■ **Your instructions**:
Look through the records below for the line with "G. Lapadula" and the line with "ما را در شبکه‌های", then return those lines and all lines between, exactly.

■ **Data shown**:
BEGIN

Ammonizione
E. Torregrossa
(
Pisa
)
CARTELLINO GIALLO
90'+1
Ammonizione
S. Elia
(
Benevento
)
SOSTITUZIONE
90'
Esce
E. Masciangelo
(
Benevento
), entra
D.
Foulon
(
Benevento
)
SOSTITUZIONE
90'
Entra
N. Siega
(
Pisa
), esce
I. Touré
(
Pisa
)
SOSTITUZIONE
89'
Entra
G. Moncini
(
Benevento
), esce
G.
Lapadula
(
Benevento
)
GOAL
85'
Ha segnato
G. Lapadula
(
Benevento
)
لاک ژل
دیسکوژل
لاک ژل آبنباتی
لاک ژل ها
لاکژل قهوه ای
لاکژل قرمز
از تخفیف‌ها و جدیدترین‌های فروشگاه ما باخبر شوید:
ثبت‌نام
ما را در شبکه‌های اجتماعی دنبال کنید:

END
BEGIN

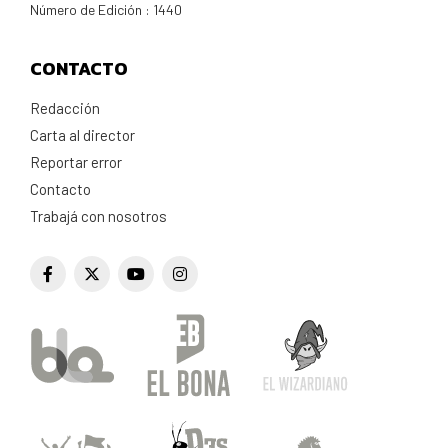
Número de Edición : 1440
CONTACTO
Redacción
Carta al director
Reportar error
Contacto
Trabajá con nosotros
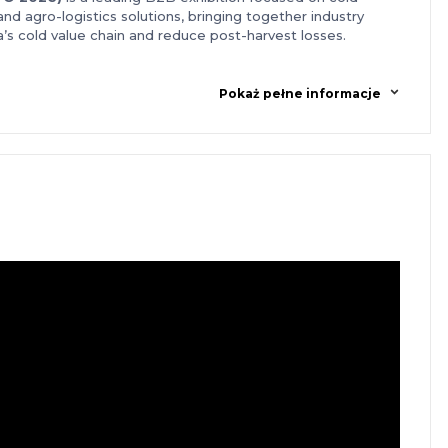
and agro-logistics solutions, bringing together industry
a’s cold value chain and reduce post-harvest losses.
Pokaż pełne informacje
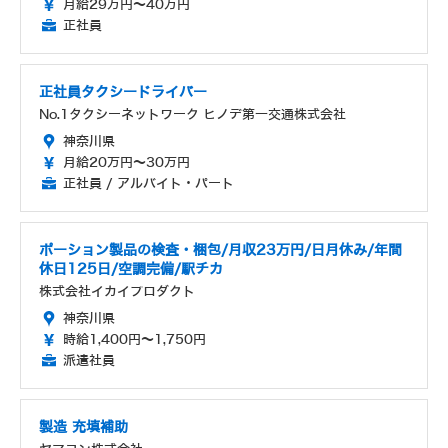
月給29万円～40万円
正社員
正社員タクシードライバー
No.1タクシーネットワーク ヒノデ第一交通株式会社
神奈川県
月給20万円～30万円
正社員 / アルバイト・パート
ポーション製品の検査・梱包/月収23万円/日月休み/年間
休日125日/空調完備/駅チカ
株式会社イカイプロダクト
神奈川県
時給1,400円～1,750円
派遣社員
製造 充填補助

END

■ **Solution for this problem**:
G. Lapadula
(
Benevento
)
لاک ژل
دیسکوژل
لاک ژل آبنباتی
لاک ژل ها
لاکژل قهوه ای
لاکژل قرمز
از تخفیف‌ها و جدیدترین‌های فروشگاه ما باخبر شوید:
ثبت‌نام
ما را در شبکه‌های اجتماعی دنبال کنید:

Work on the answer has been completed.